On election day, the absentee votes will be brought out, and a panel of three election judges will study each one, checking the voter's signature against the signature on file. Once they are approved, the ballots will be put into the counting machine and the votes registered.
Lipe said election law allows for absentee votes to continue to be counted for 14 days after the election, as long as the ballots are postmarked by Nov. 3 or earlier. That could that mean the outcome of some races might be unclear until all votes are received and counted.
Before 2020, clerk's offices had two to three days to put a ballot in the mail after receiving an absentee request. Now, the state wants a one-day turnaround.
Lipe worries less about her own office getting it done than she does about the postal service.

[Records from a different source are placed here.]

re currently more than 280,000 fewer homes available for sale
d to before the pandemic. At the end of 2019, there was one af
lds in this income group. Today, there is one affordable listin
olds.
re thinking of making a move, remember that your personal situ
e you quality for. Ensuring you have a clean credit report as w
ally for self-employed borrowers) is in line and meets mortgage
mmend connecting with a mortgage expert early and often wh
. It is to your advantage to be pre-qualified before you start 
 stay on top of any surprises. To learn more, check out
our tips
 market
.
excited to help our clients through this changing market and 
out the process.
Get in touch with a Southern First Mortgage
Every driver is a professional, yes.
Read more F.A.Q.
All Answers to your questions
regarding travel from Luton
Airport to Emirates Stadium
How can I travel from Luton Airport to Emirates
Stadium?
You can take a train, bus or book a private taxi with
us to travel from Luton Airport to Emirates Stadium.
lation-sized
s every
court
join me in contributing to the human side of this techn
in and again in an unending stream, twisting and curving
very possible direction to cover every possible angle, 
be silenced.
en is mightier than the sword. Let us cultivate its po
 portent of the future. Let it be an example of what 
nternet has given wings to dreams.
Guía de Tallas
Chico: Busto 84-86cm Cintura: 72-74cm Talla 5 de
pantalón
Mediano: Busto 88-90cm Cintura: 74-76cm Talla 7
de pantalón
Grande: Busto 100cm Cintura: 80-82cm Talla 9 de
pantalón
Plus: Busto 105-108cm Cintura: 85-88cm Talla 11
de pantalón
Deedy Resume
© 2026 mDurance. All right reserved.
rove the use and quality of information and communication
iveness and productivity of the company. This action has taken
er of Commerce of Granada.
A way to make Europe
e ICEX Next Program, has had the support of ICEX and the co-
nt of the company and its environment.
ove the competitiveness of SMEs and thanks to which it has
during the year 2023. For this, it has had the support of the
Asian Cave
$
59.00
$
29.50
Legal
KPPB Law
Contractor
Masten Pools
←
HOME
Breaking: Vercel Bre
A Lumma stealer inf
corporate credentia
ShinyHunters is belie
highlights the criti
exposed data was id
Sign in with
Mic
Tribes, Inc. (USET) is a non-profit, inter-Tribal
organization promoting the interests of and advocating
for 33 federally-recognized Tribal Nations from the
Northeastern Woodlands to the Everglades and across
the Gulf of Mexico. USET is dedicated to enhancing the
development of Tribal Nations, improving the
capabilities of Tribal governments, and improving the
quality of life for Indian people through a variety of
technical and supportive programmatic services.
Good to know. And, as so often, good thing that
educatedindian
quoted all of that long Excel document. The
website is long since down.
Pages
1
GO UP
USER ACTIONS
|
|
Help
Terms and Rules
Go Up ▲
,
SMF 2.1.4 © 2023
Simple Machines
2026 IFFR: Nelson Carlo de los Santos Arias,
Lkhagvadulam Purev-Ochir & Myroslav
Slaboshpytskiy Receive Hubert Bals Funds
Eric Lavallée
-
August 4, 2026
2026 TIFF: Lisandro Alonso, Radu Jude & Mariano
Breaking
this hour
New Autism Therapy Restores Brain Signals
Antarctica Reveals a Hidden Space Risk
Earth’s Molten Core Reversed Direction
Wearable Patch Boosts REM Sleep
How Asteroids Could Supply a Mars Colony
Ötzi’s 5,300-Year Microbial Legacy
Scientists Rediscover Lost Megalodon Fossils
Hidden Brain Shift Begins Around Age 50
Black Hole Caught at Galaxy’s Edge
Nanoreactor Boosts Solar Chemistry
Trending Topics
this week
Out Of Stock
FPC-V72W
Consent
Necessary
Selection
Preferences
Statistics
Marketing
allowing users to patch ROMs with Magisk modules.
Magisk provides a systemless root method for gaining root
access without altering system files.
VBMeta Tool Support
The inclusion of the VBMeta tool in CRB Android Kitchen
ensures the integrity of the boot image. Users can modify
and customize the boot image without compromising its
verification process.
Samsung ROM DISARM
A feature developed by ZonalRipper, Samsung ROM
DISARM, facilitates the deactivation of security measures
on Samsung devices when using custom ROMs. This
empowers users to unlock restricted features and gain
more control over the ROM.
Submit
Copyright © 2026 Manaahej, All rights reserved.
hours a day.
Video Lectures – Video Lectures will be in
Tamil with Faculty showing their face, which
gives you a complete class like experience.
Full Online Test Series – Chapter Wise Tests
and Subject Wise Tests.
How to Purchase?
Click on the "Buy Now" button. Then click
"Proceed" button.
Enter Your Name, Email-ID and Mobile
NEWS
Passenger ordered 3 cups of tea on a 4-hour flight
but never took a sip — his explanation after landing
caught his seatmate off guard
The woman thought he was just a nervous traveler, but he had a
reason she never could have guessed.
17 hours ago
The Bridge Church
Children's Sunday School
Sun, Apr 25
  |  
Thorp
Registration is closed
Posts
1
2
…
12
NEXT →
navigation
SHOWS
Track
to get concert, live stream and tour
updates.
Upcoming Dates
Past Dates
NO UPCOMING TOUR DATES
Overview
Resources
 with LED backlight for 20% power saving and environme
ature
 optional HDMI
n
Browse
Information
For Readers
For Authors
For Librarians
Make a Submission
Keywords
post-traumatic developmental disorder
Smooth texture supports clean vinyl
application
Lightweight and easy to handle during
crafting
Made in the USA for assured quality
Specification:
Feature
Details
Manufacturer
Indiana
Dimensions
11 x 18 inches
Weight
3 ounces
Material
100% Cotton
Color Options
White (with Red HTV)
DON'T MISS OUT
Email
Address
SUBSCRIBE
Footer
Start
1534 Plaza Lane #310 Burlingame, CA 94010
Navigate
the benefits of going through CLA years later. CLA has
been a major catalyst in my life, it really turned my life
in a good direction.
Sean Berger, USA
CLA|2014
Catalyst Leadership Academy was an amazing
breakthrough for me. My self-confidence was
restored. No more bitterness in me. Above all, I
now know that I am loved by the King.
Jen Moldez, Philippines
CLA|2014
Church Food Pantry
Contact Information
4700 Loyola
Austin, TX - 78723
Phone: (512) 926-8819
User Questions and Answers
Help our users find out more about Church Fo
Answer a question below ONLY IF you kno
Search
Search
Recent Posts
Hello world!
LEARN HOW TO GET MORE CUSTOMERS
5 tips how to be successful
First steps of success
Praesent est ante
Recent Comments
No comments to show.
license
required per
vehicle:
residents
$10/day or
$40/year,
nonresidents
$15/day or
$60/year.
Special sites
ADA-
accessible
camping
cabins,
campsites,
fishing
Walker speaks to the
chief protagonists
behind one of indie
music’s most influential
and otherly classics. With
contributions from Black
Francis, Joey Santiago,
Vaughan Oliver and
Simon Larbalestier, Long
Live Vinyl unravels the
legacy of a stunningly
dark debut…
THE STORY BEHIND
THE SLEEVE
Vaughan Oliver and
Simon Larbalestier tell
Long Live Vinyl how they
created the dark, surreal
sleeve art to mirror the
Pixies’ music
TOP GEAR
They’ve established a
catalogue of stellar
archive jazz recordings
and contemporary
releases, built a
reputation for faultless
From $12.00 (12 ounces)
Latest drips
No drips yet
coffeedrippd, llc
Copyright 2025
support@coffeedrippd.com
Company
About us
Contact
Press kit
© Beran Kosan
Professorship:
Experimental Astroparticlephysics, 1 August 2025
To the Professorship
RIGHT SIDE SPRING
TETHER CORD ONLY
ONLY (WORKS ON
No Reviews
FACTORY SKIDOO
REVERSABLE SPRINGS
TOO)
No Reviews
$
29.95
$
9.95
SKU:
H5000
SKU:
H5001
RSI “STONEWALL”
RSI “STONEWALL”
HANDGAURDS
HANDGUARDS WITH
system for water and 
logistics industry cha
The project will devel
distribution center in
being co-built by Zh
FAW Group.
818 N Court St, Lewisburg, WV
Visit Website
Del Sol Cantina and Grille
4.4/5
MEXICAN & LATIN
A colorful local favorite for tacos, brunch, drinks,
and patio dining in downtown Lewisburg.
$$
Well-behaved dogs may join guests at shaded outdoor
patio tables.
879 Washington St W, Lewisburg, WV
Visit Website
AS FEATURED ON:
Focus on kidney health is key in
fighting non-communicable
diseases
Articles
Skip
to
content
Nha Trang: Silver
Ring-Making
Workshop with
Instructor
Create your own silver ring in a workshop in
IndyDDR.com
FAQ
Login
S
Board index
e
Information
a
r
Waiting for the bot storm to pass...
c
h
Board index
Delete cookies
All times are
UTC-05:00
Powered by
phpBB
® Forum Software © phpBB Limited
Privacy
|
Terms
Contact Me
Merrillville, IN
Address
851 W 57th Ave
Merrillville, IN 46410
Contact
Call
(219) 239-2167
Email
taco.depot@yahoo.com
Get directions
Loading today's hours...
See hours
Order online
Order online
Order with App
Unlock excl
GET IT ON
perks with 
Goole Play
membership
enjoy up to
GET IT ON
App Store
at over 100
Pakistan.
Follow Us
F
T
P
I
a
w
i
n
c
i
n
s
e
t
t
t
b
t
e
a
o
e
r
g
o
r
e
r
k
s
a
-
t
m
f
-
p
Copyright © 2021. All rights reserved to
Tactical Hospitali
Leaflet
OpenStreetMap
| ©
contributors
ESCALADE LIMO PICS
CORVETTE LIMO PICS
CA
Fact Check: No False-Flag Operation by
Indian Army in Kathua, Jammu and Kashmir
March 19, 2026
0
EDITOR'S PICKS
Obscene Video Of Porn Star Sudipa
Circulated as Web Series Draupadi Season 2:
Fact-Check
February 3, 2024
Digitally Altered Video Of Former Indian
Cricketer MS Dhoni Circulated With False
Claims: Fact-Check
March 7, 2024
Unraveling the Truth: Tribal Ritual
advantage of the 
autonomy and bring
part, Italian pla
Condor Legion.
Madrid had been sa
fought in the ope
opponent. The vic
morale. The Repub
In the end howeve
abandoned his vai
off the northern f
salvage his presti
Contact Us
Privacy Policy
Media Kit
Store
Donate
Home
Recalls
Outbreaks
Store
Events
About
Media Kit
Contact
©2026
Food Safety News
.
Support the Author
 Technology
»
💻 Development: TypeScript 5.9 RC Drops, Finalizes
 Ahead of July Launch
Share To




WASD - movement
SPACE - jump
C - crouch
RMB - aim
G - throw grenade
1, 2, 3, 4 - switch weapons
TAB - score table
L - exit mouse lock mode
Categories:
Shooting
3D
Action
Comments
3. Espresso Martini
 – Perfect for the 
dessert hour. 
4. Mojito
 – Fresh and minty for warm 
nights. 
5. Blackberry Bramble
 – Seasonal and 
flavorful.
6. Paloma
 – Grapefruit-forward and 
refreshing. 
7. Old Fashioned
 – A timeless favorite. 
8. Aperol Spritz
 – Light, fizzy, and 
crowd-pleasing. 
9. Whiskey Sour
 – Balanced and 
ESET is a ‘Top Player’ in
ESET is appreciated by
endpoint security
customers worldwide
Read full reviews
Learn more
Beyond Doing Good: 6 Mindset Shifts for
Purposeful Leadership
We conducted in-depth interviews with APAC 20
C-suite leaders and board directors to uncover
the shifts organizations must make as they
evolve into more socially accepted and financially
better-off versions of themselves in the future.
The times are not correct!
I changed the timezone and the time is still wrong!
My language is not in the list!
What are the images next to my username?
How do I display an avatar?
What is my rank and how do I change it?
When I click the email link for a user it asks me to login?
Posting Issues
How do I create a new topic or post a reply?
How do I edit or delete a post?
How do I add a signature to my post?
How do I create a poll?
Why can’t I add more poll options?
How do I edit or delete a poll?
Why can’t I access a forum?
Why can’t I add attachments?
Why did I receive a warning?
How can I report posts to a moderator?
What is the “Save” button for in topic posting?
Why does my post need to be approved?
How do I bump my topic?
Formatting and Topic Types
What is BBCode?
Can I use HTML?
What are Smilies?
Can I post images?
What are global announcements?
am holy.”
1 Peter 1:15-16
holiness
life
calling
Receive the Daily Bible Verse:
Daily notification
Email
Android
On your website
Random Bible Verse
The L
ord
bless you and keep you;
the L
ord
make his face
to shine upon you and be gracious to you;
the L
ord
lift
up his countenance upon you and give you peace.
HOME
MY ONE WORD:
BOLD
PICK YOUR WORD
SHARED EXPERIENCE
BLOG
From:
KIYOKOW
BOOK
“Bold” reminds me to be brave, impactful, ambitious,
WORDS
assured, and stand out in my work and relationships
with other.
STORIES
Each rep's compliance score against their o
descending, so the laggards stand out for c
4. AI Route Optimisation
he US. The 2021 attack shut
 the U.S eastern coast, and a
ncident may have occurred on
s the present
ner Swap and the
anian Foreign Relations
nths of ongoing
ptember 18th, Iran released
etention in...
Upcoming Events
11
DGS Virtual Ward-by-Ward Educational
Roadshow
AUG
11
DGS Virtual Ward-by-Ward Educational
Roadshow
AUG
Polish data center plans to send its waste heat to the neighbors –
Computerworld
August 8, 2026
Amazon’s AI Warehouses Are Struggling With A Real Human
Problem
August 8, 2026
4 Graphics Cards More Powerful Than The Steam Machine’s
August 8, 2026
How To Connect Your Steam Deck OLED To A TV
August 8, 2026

She said in the spring primary, there were instances where absentee ballots were late - in some cases not delivered for seven or 10 days.
"It does kind of scare me," she admits.
Meanwhile, the clerk's office has been doing prep work to get ready, "but I haven't ordered 7,000 envelopes yet," Lipe said.
She would like it if the vote-by-mail applications ask for a voter's phone number, so on election day, if a signature doesn't match or another problem arises, someone can try to straighten it out with the voter.